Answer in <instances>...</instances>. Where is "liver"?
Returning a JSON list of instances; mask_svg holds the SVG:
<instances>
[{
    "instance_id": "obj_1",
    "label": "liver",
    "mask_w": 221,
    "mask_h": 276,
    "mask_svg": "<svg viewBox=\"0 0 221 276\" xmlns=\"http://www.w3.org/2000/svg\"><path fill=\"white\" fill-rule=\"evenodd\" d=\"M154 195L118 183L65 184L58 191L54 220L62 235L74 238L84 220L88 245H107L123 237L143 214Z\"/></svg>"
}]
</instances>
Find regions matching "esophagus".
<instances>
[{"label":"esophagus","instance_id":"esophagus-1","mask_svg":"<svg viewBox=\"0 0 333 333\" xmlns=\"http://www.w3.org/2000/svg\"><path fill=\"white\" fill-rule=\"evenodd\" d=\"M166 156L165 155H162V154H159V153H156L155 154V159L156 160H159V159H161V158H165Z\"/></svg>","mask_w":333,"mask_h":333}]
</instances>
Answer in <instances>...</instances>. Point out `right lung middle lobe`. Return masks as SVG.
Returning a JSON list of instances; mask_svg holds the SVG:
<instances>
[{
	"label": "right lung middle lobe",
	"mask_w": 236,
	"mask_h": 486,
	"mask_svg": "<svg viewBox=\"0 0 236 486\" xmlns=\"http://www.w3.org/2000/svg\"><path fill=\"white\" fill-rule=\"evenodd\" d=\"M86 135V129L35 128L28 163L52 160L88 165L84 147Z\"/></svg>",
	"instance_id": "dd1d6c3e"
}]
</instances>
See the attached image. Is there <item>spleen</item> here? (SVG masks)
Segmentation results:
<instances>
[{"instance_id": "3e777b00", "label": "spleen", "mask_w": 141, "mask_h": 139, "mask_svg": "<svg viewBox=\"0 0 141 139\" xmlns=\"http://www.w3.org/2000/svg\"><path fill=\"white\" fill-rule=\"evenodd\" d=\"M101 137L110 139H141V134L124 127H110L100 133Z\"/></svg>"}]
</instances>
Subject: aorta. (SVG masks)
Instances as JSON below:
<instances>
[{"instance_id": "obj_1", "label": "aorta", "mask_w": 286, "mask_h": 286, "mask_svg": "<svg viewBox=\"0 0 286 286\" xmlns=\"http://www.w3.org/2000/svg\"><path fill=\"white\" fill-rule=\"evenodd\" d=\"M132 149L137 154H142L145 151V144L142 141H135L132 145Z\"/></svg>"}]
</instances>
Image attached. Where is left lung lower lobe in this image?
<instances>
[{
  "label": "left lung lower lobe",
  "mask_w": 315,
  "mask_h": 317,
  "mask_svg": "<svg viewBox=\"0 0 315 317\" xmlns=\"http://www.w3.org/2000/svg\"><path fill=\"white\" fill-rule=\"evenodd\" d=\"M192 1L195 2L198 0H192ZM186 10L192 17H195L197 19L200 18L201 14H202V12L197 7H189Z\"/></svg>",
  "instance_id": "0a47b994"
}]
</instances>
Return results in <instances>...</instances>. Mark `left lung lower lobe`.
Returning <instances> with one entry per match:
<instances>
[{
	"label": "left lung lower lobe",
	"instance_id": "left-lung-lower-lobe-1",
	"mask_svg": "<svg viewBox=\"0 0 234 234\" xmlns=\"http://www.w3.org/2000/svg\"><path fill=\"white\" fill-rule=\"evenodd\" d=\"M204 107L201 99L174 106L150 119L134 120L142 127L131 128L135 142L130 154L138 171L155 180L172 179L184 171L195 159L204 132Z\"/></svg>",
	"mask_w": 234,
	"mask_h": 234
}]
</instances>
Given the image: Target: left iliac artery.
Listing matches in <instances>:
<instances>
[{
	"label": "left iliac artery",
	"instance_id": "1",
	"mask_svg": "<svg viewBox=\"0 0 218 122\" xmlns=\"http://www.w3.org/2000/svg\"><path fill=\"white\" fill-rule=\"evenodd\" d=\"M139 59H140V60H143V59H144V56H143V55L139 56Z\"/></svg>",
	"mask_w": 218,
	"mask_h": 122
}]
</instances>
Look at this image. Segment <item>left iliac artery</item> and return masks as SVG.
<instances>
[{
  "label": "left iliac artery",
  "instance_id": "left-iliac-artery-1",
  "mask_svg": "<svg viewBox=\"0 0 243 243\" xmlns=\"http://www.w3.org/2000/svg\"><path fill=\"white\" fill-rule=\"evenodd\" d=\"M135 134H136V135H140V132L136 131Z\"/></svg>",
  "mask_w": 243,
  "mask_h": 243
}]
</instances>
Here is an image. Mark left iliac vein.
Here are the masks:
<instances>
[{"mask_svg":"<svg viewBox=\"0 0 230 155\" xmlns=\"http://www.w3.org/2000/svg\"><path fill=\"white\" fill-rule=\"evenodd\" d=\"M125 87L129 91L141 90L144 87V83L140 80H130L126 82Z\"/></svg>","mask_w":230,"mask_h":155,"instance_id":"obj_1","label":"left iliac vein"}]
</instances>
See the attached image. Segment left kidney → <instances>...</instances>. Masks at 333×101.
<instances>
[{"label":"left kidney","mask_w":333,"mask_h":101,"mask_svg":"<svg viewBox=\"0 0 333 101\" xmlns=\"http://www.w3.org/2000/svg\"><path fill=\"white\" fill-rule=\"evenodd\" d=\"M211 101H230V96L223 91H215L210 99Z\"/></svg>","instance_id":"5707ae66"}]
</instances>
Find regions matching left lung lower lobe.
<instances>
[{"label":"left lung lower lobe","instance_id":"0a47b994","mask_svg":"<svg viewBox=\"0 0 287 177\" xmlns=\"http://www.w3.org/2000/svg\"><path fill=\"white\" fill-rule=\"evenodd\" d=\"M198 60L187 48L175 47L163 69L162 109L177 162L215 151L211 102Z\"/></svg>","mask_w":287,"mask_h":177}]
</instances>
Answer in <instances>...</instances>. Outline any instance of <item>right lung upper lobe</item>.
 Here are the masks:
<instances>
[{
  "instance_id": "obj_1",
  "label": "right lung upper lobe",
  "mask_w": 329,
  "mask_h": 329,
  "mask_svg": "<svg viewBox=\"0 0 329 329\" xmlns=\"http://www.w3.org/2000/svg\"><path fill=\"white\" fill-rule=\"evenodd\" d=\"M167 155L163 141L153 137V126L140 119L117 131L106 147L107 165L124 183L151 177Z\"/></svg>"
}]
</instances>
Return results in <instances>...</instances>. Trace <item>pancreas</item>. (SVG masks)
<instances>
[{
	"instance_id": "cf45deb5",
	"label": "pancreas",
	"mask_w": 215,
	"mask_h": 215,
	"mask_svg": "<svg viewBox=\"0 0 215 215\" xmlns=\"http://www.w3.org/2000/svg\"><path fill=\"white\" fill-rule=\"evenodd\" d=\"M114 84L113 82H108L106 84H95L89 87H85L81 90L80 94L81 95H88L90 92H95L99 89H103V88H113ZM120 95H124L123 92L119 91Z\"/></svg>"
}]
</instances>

· · · · ·

Work to complete → Every entry must be duplicated exactly as it stands.

Task solution →
Answer in <instances>...</instances>. Where is "liver"?
Returning a JSON list of instances; mask_svg holds the SVG:
<instances>
[{
    "instance_id": "obj_1",
    "label": "liver",
    "mask_w": 221,
    "mask_h": 276,
    "mask_svg": "<svg viewBox=\"0 0 221 276\" xmlns=\"http://www.w3.org/2000/svg\"><path fill=\"white\" fill-rule=\"evenodd\" d=\"M154 195L118 183L65 184L58 191L54 220L62 235L74 238L84 220L88 245H107L123 237L143 214Z\"/></svg>"
}]
</instances>
Find regions matching "esophagus".
<instances>
[{"label":"esophagus","instance_id":"esophagus-1","mask_svg":"<svg viewBox=\"0 0 333 333\" xmlns=\"http://www.w3.org/2000/svg\"><path fill=\"white\" fill-rule=\"evenodd\" d=\"M166 156L165 155H162V154H159V153H156L155 154V159L156 160H159V159H161V158H165Z\"/></svg>","mask_w":333,"mask_h":333}]
</instances>
Answer in <instances>...</instances>. Point out `right lung middle lobe`. Return masks as SVG.
Returning a JSON list of instances; mask_svg holds the SVG:
<instances>
[{
	"label": "right lung middle lobe",
	"mask_w": 236,
	"mask_h": 486,
	"mask_svg": "<svg viewBox=\"0 0 236 486\" xmlns=\"http://www.w3.org/2000/svg\"><path fill=\"white\" fill-rule=\"evenodd\" d=\"M86 135V129L35 128L28 163L52 160L88 165L84 147Z\"/></svg>",
	"instance_id": "dd1d6c3e"
}]
</instances>
See the attached image. Is there <item>spleen</item> here? (SVG masks)
Segmentation results:
<instances>
[{"instance_id": "3e777b00", "label": "spleen", "mask_w": 141, "mask_h": 139, "mask_svg": "<svg viewBox=\"0 0 141 139\" xmlns=\"http://www.w3.org/2000/svg\"><path fill=\"white\" fill-rule=\"evenodd\" d=\"M101 137L110 139H141V134L124 127H110L100 133Z\"/></svg>"}]
</instances>
Subject: aorta. (SVG masks)
Instances as JSON below:
<instances>
[{"instance_id": "obj_1", "label": "aorta", "mask_w": 286, "mask_h": 286, "mask_svg": "<svg viewBox=\"0 0 286 286\" xmlns=\"http://www.w3.org/2000/svg\"><path fill=\"white\" fill-rule=\"evenodd\" d=\"M132 149L137 154H142L145 151V144L142 141H135L132 145Z\"/></svg>"}]
</instances>
Image attached. Where is left lung lower lobe in this image?
<instances>
[{
  "label": "left lung lower lobe",
  "mask_w": 315,
  "mask_h": 317,
  "mask_svg": "<svg viewBox=\"0 0 315 317\" xmlns=\"http://www.w3.org/2000/svg\"><path fill=\"white\" fill-rule=\"evenodd\" d=\"M192 1L195 2L198 0H192ZM186 10L192 17H195L197 19L200 18L201 14H202V12L197 7H189Z\"/></svg>",
  "instance_id": "0a47b994"
}]
</instances>
Return results in <instances>...</instances>. Mark `left lung lower lobe`.
Returning <instances> with one entry per match:
<instances>
[{
	"label": "left lung lower lobe",
	"instance_id": "left-lung-lower-lobe-1",
	"mask_svg": "<svg viewBox=\"0 0 234 234\" xmlns=\"http://www.w3.org/2000/svg\"><path fill=\"white\" fill-rule=\"evenodd\" d=\"M204 107L201 99L174 106L150 119L134 120L142 127L131 128L135 142L130 154L138 171L155 180L172 179L184 171L195 159L204 132Z\"/></svg>",
	"mask_w": 234,
	"mask_h": 234
}]
</instances>
Given the image: Target: left iliac artery.
Listing matches in <instances>:
<instances>
[{
	"label": "left iliac artery",
	"instance_id": "1",
	"mask_svg": "<svg viewBox=\"0 0 218 122\" xmlns=\"http://www.w3.org/2000/svg\"><path fill=\"white\" fill-rule=\"evenodd\" d=\"M139 59H140V60H143V59H144V56H143V55L139 56Z\"/></svg>",
	"mask_w": 218,
	"mask_h": 122
}]
</instances>
Look at this image. Segment <item>left iliac artery</item> and return masks as SVG.
<instances>
[{
  "label": "left iliac artery",
  "instance_id": "left-iliac-artery-1",
  "mask_svg": "<svg viewBox=\"0 0 243 243\" xmlns=\"http://www.w3.org/2000/svg\"><path fill=\"white\" fill-rule=\"evenodd\" d=\"M135 134H136V135H140V132L136 131Z\"/></svg>",
  "mask_w": 243,
  "mask_h": 243
}]
</instances>
Here is an image. Mark left iliac vein.
Here are the masks:
<instances>
[{"mask_svg":"<svg viewBox=\"0 0 230 155\" xmlns=\"http://www.w3.org/2000/svg\"><path fill=\"white\" fill-rule=\"evenodd\" d=\"M125 87L129 91L141 90L144 87V83L140 80H130L126 82Z\"/></svg>","mask_w":230,"mask_h":155,"instance_id":"obj_1","label":"left iliac vein"}]
</instances>
See the attached image. Segment left kidney → <instances>...</instances>. Masks at 333×101.
<instances>
[{"label":"left kidney","mask_w":333,"mask_h":101,"mask_svg":"<svg viewBox=\"0 0 333 101\" xmlns=\"http://www.w3.org/2000/svg\"><path fill=\"white\" fill-rule=\"evenodd\" d=\"M211 101H230V96L223 91H215L210 99Z\"/></svg>","instance_id":"5707ae66"}]
</instances>
Find regions matching left lung lower lobe.
<instances>
[{"label":"left lung lower lobe","instance_id":"0a47b994","mask_svg":"<svg viewBox=\"0 0 287 177\" xmlns=\"http://www.w3.org/2000/svg\"><path fill=\"white\" fill-rule=\"evenodd\" d=\"M198 60L187 48L175 47L163 69L162 109L177 162L215 151L211 102Z\"/></svg>","mask_w":287,"mask_h":177}]
</instances>
Answer in <instances>...</instances>. Outline any instance of <item>right lung upper lobe</item>.
 Here are the masks:
<instances>
[{
  "instance_id": "obj_1",
  "label": "right lung upper lobe",
  "mask_w": 329,
  "mask_h": 329,
  "mask_svg": "<svg viewBox=\"0 0 329 329\" xmlns=\"http://www.w3.org/2000/svg\"><path fill=\"white\" fill-rule=\"evenodd\" d=\"M167 155L163 141L153 137V126L140 119L117 131L106 147L107 165L124 183L151 177Z\"/></svg>"
}]
</instances>
Return results in <instances>...</instances>. Trace <item>pancreas</item>. (SVG masks)
<instances>
[{
	"instance_id": "cf45deb5",
	"label": "pancreas",
	"mask_w": 215,
	"mask_h": 215,
	"mask_svg": "<svg viewBox=\"0 0 215 215\" xmlns=\"http://www.w3.org/2000/svg\"><path fill=\"white\" fill-rule=\"evenodd\" d=\"M114 84L113 82H108L106 84H95L89 87H85L81 90L80 94L81 95H88L90 92H95L99 89H103V88H113ZM120 95H124L123 92L119 91Z\"/></svg>"
}]
</instances>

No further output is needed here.